Cystic fibrosis affects 75,000 people in North America, Europe, and Australia, but it isn't a one-drug-fits-all kind of disease. Different mutations in the cystic fibrosis transmembrane conductance regulator, or CFTR gene, result in different problems with the protein, causing a build-up of mucus in patients' airways, intestines, and ducts of the pancreas.

Vertex Pharmaceuticals (VRTX 0.20%) might only have a slice of the cystic fibrosis drug business at the moment, but it's looking to eat most of the pie.

The company used this slide in their JP Morgan Healthcare Conference presentation on Monday to illustrate the point:

Source: Vertex Pharmaceuticals.

The company only has one cystic fibrosis drug on the market, Kalydeco, which treats patients represented in the blue section of the above pie chart. In these patients with G551D, R117H and eight other mutations of the CFTR gene, the protein can make it to the cell surface, but the channel doesn't open properly. Kalydeco helps to keep the gate open, allowing salts to pass through, reducing mucus buildup, and increasing patients' ability to breathe.

Vertex believes it can achieve Kalydeco sales of between $560 million and $580 million this year. That's up substantially from approximately $460 million in 2014 thanks to approvals for use in patients with additional mutations -- represented by the light blue sliver on the pie chart -- and increasing reimbursement for G551D mutations for which it was first approved.

As green as money
That green pie slice -- patients with two copies of the CFTR F508del mutation -- covers about half of the cystic fibrosis population. The mutation prevents the CFTR protein from reaching the membrane, so Kalydeco, which goes by the generic name ivacaftor, can't help F508del patients on its own. F508del patients need both lumacaftor, which helps the protein get to the surface, and Kalydeco to open the gate.

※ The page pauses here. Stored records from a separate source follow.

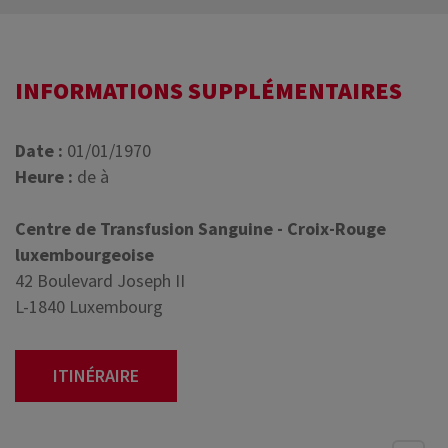
INFORMATIONS SUPPLÉMENTAIRES
Date :
01/01/1970
Heure :
de à
Centre de Transfusion Sanguine - Croix-Rouge
luxembourgeoise
42 Boulevard Joseph II
L-1840 Luxembourg
ITINÉRAIRE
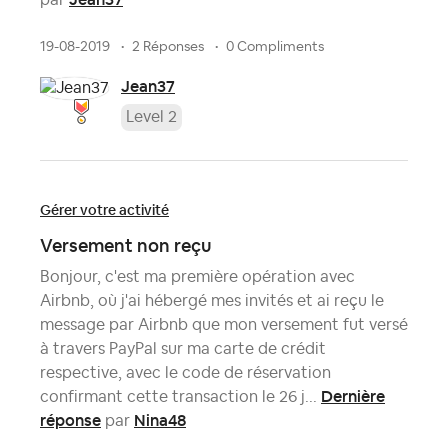
par
19-08-2019
2 Réponses
0 Compliments
Jean37
Level 2
Gérer votre activité
Versement non reçu
Bonjour, c'est ma première opération avec
Airbnb, où j'ai hébergé mes invités et ai reçu le
message par Airbnb que mon versement fut versé
à travers PayPal sur ma carte de crédit
respective, avec le code de réservation
Dernière
confirmant cette transaction le 26 j...
réponse
Nina48
par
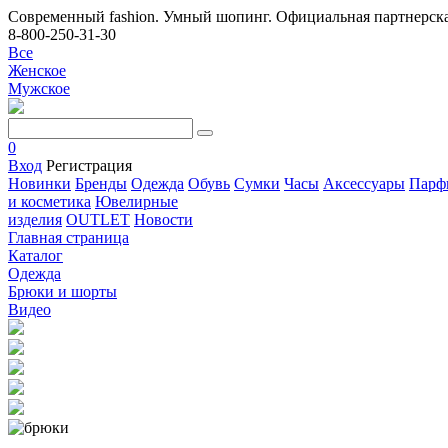
Современный fashion. Умный шопинг. Официальная партнерска
8-800-250-31-30
Все
Женское
Мужское
0
Вход
Регистрация
Новинки
Бренды
Одежда
Обувь
Сумки
Часы
Аксессуары
Парф
и косметика
Ювелирные
изделия
OUTLET
Новости
Главная страница
Каталог
Одежда
Брюки и шорты
Видео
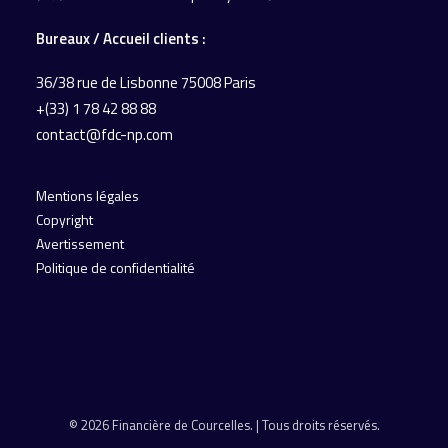
Bureaux / Accueil
clients :
36/38 rue de Lisbonne
75008 Paris
+(33) 1 78 42 88 88
contact@fdc-np.com
Mentions légales
Copyright
Avertissement
Politique de confidentialité
© 2026 Financière de Courcelles. | Tous droits réservés.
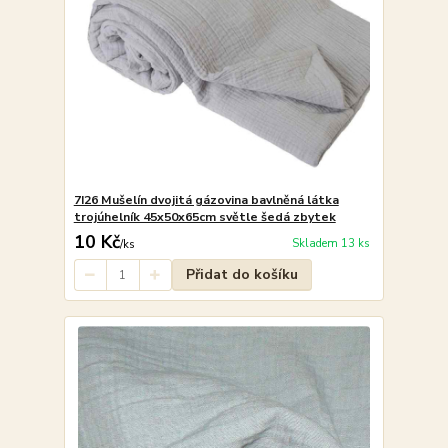
7I26 Mušelín dvojitá gázovina bavlněná látka
trojúhelník 45x50x65cm světle šedá zbytek
10 Kč
Skladem 13 ks
/
ks
Přidat do košíku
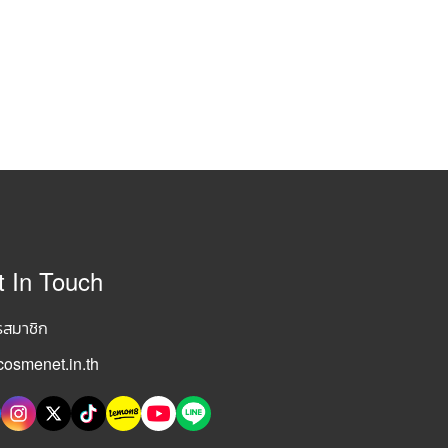
t In Touch
รสมาชิก
osmenet.in.th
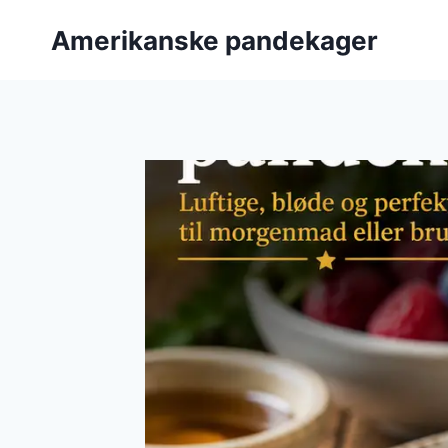
Fortsæt
Amerikanske pandekager
til
indhold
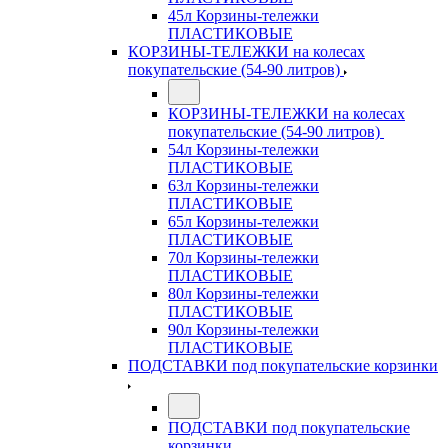
45л Корзины-тележки
ПЛАСТИКОВЫЕ
КОРЗИНЫ-ТЕЛЕЖКИ на колесах
покупательские (54-90 литров)
КОРЗИНЫ-ТЕЛЕЖКИ на колесах
покупательские (54-90 литров)
54л Корзины-тележки
ПЛАСТИКОВЫЕ
63л Корзины-тележки
ПЛАСТИКОВЫЕ
65л Корзины-тележки
ПЛАСТИКОВЫЕ
70л Корзины-тележки
ПЛАСТИКОВЫЕ
80л Корзины-тележки
ПЛАСТИКОВЫЕ
90л Корзины-тележки
ПЛАСТИКОВЫЕ
ПОДСТАВКИ под покупательские корзинки
ПОДСТАВКИ под покупательские
корзинки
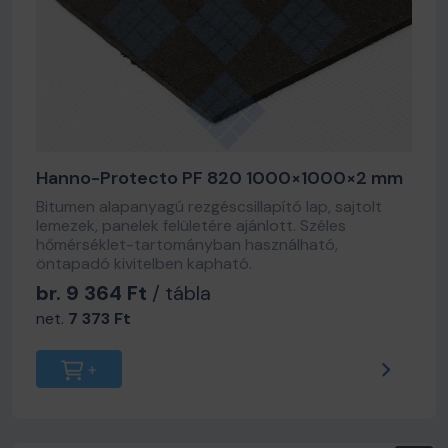
Hanno-Protecto PF 820 1000×1000×2 mm
Bitumen alapanyagú rezgéscsillapító lap, sajtolt
lemezek, panelek felületére ajánlott. Széles
hőmérséklet-tartományban használható,
öntapadó kivitelben kapható.
br. 9 364 Ft
/ tábla
net.
7 373 Ft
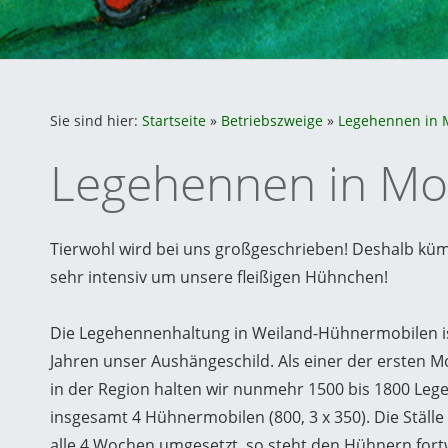
Sie sind hier:
Startseite
»
Betriebszweige
»
Legehennen in M
Legehennen in Mob
Tierwohl wird bei uns großgeschrieben! Deshalb kü
sehr intensiv um unsere fleißigen Hühnchen!
Die Legehennenhaltung in Weiland-Hühnermobilen ist
Jahren unser Aushängeschild. Als einer der ersten Mo
in der Region halten wir nunmehr 1500 bis 1800 Leg
insgesamt 4 Hühnermobilen (800, 3 x 350). Die Ställ
alle 4 Wochen umgesetzt, so steht den Hühnern for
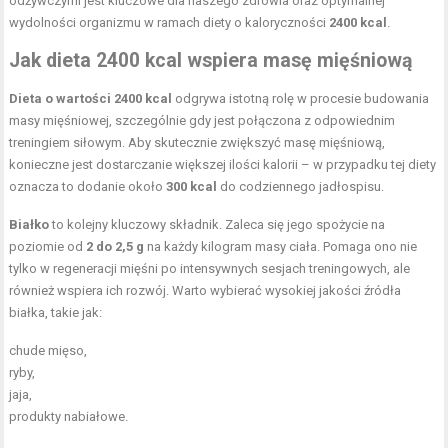
odżywczymi jest kluczowe dla naszego zdrowia oraz optymalnej
wydolności organizmu w ramach diety o kaloryczności
2400 kcal
.
Jak dieta 2400 kcal wspiera masę mięśniową
Dieta o wartości 2400 kcal
odgrywa istotną rolę w procesie budowania
masy mięśniowej, szczególnie gdy jest połączona z odpowiednim
treningiem siłowym. Aby skutecznie zwiększyć masę mięśniową,
konieczne jest dostarczanie większej ilości kalorii – w przypadku tej diety
oznacza to dodanie około
300 kcal
do codziennego jadłospisu.
Białko
to kolejny kluczowy składnik. Zaleca się jego spożycie na
poziomie od
2 do 2,5 g
na każdy kilogram masy ciała. Pomaga ono nie
tylko w regeneracji mięśni po intensywnych sesjach treningowych, ale
również wspiera ich rozwój. Warto wybierać wysokiej jakości źródła
białka, takie jak:
chude mięso,
ryby,
jaja,
produkty nabiałowe.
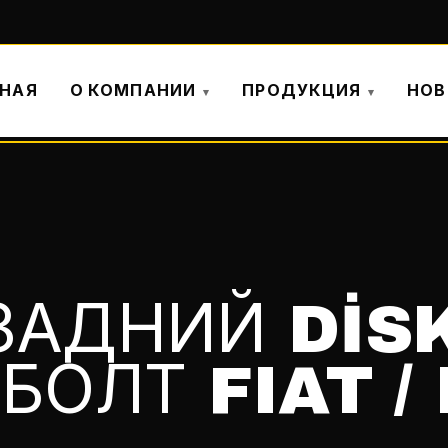
ВНАЯ
О КОМПАНИИ
ПРОДУКЦИЯ
НОВ
ЗАДНИЙ DİS
БОЛТ FIAT /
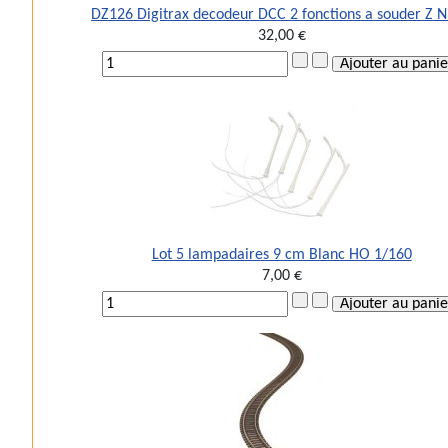
DZ126 Digitrax decodeur DCC 2 fonctions a souder Z 
32,00 €
Lot 5 lampadaires 9 cm Blanc HO 1/160
7,00 €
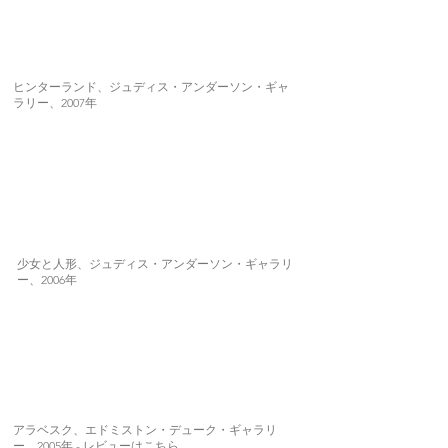
ヒンターランド、ジュディス・アンダーソン・ギャ
ラリー、2007年
少女と人形、ジュディス・アンダーソン・ギャラリ
ー、2006年
アラベスク、エドミストン・デューク・ギャラリ
ー、2005年 - レビューは
こちら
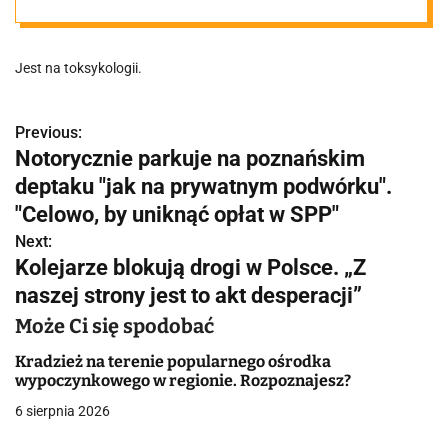
stanie trafiła do
Jest na toksykologii.
poznańskiego
szpitala.
Previous:
N
Notorycznie parkuje na poznańskim
a
deptaku "jak na prywatnym podwórku".
Podano jej jad
w
"Celowo, by uniknąć opłat w SPP"
amazońskiej
Next:
i
Kolejarze blokują drogi w Polsce. „Z
g
naszej strony jest to akt desperacji”
żaby
a
Może Ci się spodobać
c
Kradzież na terenie popularnego ośrodka
wypoczynkowego w regionie. Rozpoznajesz?
j
6 sierpnia 2026
a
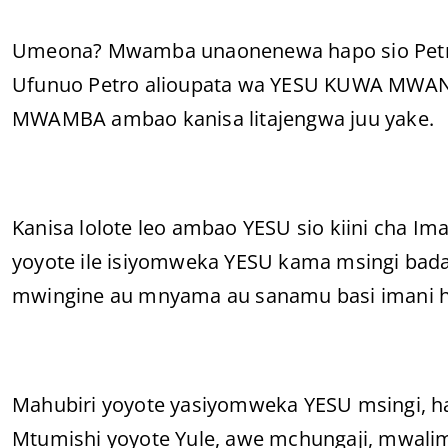
Umeona? Mwamba unaonenewa hapo sio Petro 
Ufunuo Petro alioupata wa YESU KUWA MW
MWAMBA ambao kanisa litajengwa juu yake.
Kanisa lolote leo ambao YESU sio kiini cha Imani
yoyote ile isiyomweka YESU kama msingi b
mwingine au mnyama au sanamu basi imani hi
Mahubiri yoyote yasiyomweka YESU msingi, ha
Mtumishi yoyote Yule, awe mchungaji, mwalim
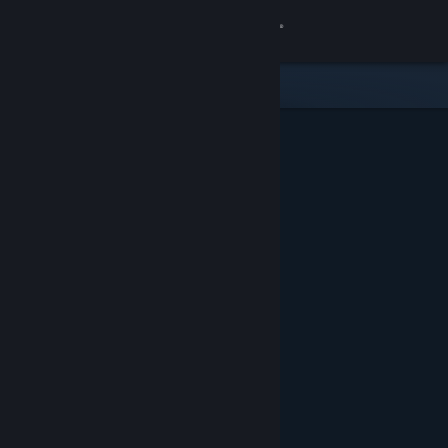
Inloggen
Winkel
Community
Over
Ondersteuning
Taal wijzigen
Download de mobiele Steam-app
Desktopwebsite weergeven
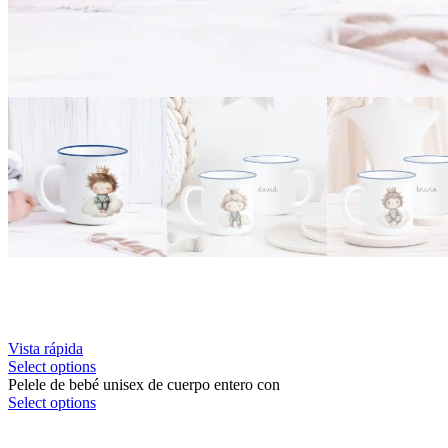
Vista rápida
Select options
Pelele de bebé unisex de cuerpo entero con
Select options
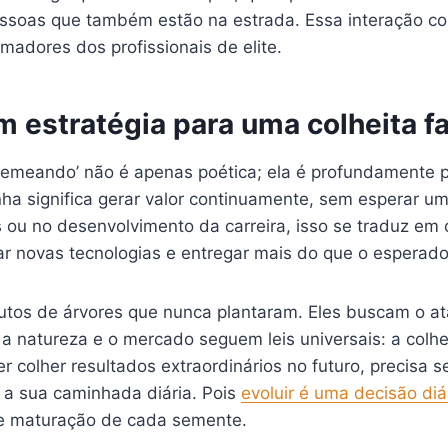
essoas que também estão na estrada. Essa interação 
madores dos profissionais de elite.
estratégia para uma colheita fa
emeando’ não é apenas poética; ela é profundamente pr
a significa gerar valor continuamente, sem esperar u
u no desenvolvimento da carreira, isso se traduz em c
r novas tecnologias e entregar mais do que o esperado
utos de árvores que nunca plantaram. Eles buscam o at
a natureza e o mercado seguem leis universais: a colhei
 colher resultados extraordinários no futuro, precisa s
 a sua caminhada diária. Pois
evoluir é uma decisão diá
e maturação de cada semente.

The combination helped patients breathe better in a couple clinical trials and is under review by U.S. and EU regulators. The FDA is expected to decide by July 5 whether to approve the combination -- and that could come earlier, considering the agency approved Kalydeco three months before its goal. In the EU, the combination is getting an accelerated assessment, so a decision this year seems likely.

Vertex also has a second drug in development, VX-661. We don't have the critical phase 2 data yet, but CEO Jeff Leiden said in Monday's presentation that the company plans to push a combination of VX-661 and Kalydeco into phase 3 development. It appears Vertex is convinced the combination works even if the phase 2 data isn't polished enough for public consumption.

Vertex is also testing the VX-661/Kalydeco combination on some of the mutations represented in the orange section, in which patients have one copy of the F508del mutation from one parent and a different mutation on the copy they inherited from their other parent.

To get at the rest of the patients in the orange section, Vertex might have to add more drugs to the cocktail; it has a next-generation corrector ready to enter the clinic this year.

Even if Vertex can capture the whole pie, there's potential for increasing revenue by adding additional drugs to the combinations to increase efficacy.

We'll have to wait and see if that's easy as cake or a pie in the sky dream.